**Extracted page text data**:
•••

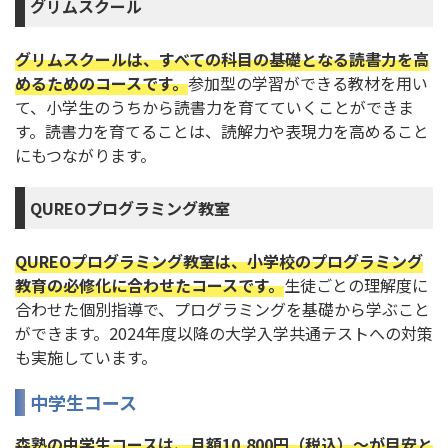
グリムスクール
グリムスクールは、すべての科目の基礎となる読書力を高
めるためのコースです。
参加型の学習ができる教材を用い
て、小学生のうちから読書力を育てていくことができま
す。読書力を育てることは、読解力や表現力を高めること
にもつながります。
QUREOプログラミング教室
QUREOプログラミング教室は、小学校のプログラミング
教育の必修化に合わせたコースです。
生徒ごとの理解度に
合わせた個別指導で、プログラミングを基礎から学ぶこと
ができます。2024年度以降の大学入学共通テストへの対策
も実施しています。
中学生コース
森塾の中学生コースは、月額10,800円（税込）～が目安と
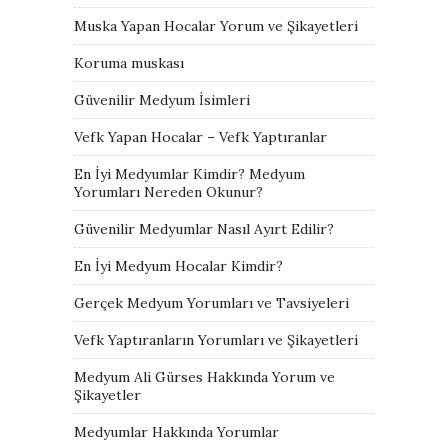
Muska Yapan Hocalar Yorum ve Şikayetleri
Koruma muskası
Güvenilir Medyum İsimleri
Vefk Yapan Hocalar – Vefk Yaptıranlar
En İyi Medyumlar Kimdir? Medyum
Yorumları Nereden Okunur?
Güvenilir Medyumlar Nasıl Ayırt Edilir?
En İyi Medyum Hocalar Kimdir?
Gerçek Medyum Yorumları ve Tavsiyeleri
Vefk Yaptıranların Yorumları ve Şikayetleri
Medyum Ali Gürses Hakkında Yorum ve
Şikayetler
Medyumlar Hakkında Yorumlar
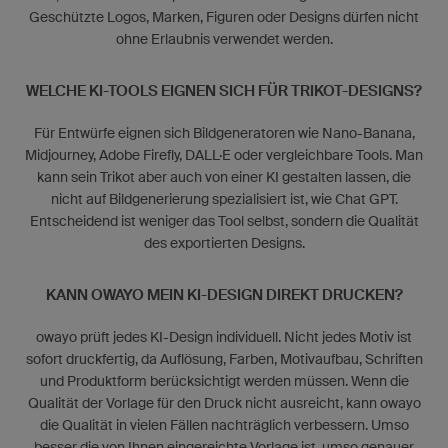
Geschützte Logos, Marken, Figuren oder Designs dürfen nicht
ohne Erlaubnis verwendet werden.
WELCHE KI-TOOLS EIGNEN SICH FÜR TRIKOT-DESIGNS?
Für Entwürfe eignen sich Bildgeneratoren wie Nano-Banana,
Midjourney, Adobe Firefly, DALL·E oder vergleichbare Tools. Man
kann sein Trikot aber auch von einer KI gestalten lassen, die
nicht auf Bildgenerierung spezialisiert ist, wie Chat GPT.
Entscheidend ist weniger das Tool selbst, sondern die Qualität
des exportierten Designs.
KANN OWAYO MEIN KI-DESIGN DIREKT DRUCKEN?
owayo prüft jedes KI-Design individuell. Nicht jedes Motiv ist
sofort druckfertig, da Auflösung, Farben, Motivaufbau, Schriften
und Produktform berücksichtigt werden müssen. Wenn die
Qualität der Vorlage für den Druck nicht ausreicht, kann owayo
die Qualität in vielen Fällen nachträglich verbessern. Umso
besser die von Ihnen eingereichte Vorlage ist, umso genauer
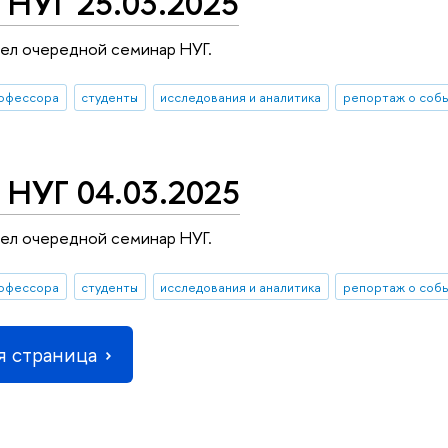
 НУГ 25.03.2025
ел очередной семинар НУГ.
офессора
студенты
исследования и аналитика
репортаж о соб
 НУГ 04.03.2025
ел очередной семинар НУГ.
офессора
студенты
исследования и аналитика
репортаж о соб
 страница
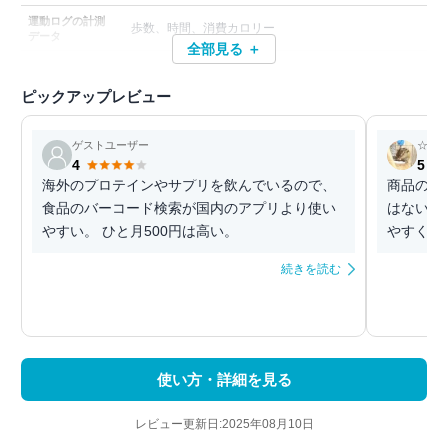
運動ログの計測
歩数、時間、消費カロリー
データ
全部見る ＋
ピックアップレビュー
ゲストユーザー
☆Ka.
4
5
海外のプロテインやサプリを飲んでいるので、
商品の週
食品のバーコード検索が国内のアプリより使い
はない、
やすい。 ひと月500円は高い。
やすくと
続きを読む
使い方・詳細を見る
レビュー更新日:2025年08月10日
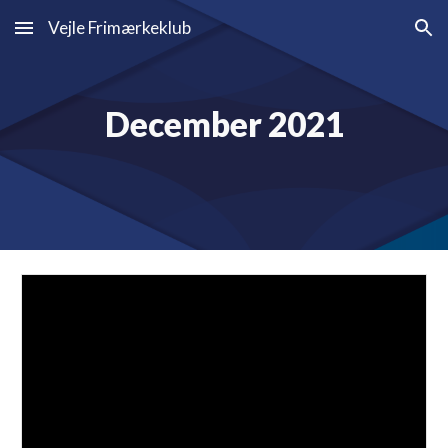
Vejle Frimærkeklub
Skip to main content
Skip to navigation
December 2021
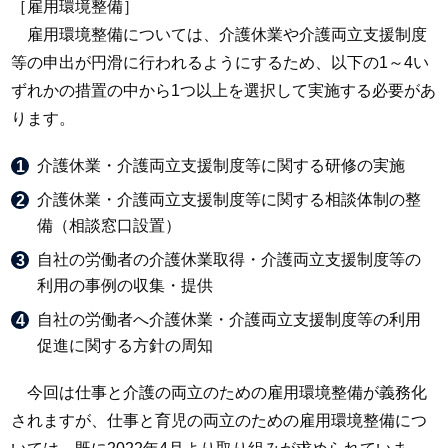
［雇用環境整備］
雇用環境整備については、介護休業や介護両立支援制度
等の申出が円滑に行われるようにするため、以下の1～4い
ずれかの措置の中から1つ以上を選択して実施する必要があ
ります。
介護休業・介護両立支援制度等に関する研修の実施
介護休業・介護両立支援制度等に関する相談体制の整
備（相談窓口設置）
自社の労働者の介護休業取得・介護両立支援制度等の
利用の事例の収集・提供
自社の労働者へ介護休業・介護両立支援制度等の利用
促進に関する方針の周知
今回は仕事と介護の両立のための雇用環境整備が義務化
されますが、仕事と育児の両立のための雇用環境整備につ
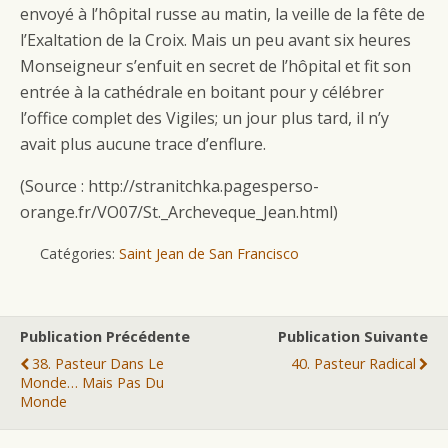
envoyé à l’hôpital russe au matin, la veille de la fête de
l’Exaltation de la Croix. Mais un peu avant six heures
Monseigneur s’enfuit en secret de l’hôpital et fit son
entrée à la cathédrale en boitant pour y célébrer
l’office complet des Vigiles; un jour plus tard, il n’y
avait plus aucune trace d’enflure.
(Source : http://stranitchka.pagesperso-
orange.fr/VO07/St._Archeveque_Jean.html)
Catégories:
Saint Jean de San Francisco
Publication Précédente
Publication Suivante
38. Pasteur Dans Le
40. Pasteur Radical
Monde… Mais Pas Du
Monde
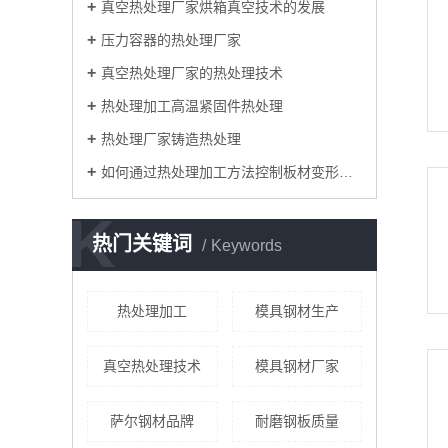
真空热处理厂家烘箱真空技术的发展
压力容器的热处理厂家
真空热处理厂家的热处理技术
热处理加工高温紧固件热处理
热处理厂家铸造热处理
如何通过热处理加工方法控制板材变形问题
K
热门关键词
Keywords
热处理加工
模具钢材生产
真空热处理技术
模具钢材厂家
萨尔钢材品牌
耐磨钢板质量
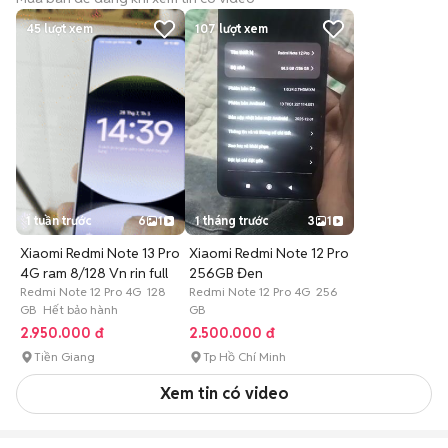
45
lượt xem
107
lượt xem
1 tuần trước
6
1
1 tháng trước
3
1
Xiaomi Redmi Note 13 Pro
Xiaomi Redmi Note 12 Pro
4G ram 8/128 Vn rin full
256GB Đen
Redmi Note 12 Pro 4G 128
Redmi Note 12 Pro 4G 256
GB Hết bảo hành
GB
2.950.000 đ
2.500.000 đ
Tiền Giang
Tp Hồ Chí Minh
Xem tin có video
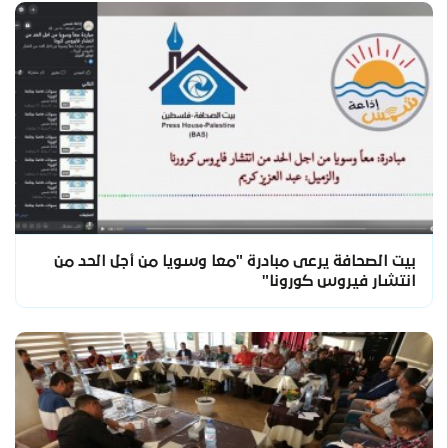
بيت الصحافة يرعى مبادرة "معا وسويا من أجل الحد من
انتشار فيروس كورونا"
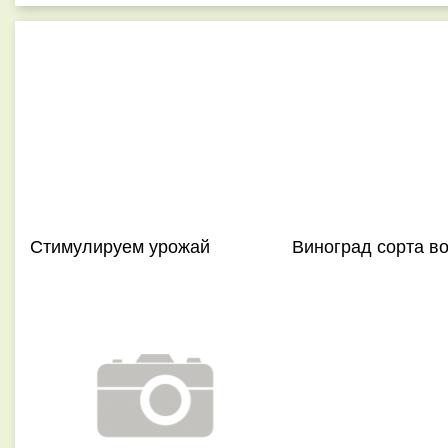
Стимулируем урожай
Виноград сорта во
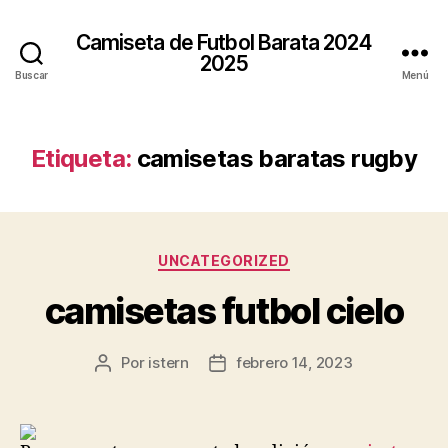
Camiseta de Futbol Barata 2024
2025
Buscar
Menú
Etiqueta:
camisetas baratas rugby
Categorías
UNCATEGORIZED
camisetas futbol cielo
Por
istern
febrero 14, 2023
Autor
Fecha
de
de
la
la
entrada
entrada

•••

**WHAT IS EXPECTED**:
Go through the lines above and count those with "Şikayetleri"; report only the number.

**THE COMPLETED TASK**:
2